New Opportunities for Partners
In fact, Kelly argued, the move will actually create new opportunities for partners to resell, customize and provide consulting, migration and managed services, citing partners such as Getronics, HCL, Hewlett-Packard and Unisys, all of which have committed to supporting Microsoft’s online services and to rolling out offerings based on these new services.
“We did a survey of more than 700 partners, and the data showed that they expect 70 percent of Microsoft Online sales to be to new customers. Some partners also expect to boost the number of Exchange seats they will be able to sell in the first year by as much as 85 percent, and believe their support costs will drop by as much as 40 percent as they help customers manage their environment online,” he said.
Tim Woodcock, president of Courtesy Computers, is one such partner. He believes that his customers will continue to require support and setup services.
“I see a hosted Exchange solution as an opportunity for more revenue.

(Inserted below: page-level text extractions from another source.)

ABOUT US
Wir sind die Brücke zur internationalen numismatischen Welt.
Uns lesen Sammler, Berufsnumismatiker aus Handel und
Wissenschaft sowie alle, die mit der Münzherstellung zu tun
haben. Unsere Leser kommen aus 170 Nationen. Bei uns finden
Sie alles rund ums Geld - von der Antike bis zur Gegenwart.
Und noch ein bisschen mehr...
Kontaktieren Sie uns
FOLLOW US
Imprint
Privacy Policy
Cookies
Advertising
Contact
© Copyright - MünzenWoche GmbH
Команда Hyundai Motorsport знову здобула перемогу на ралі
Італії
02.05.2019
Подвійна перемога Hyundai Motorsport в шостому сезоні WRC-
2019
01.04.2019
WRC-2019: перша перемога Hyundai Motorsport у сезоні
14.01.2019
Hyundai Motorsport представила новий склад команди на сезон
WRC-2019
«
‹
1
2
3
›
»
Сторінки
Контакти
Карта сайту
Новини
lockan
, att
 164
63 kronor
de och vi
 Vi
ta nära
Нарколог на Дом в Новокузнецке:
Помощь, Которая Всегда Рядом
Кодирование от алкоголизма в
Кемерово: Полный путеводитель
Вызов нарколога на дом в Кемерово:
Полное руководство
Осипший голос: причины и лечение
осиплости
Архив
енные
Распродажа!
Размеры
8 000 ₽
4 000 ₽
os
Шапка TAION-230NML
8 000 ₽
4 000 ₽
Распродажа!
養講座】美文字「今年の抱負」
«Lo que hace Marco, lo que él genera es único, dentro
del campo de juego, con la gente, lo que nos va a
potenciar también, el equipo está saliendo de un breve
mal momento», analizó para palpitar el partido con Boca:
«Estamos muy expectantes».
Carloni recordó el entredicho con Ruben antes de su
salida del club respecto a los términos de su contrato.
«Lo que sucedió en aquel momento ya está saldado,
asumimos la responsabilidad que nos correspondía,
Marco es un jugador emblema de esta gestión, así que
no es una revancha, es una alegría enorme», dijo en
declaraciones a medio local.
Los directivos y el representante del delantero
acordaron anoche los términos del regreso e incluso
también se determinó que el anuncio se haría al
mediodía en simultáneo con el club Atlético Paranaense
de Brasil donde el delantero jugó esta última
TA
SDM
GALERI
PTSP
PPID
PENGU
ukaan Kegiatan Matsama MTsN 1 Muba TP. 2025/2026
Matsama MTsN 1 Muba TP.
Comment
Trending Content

Customers need to be mobile and their data needs to stay secure, and hosted solutions provide an affordable way for small businesses to get up and running and a great foot in the door for partners to support them,” he said.
Microsoft will also open a limited beta trial of Exchange Online and SharePoint Online to customers of all sizes on March 3. U.S.-based companies can register for the trial here.
“We expect that companies with dedicated IT staff will be first to embrace this technology. Users will be able to manage their services through a single Web-based interface, which allows IT professionals to monitor the performance of the services, add and configure users, submit and track support requests, and manage users and licenses,” Kelly said.
A number of large enterprises have already committed to moving their communications and collaboration solutions to Microsoft Online Services, including Coca-Cola Enterprises, Autodesk, Blockbuster, Energizer Holdings and Ingersoll-Rand, he said.
The software giant will also introduce a USL (User Subscription License) for these online services, which can be bought as a per-user subscription, Kelly said, but he declined to say what the pricing model will be.
Those customers who already have Client Access Licenses and Software Assurance will get a credit for that and be able to buy a Step Up USL at a lower price than the standard USL, so as to help them maximize their existing Microsoft software investments, he said.
Customers who buy an online user subscription will get the rights to the experiences in the cloud (online services) as well as access to the experiences that they run inside their environment (on-premises), he said.
“We believe that many customers will be buying and deploying SharePoint servers within their environment to do very specific scenarios, such as deep customization and integration with their line of business applications,” Kelly said. “But we also see them going to SharePoint online for their department-level portals and team sites, where they can take advantage of the rapid deployment we offer.”
Microsoft’s move will likely significantly boost the number of seats of hosted Microsoft Exchange, which currently stands at some 2 percent, or less than 2 million mailboxes, of the overall Exchange market.
“With this move, Microsoft will validate hosted services for smaller businesses, and is expected to drive hosted Exchange to between 10 and 20 percent of the market,” Azaleos’ McCall said.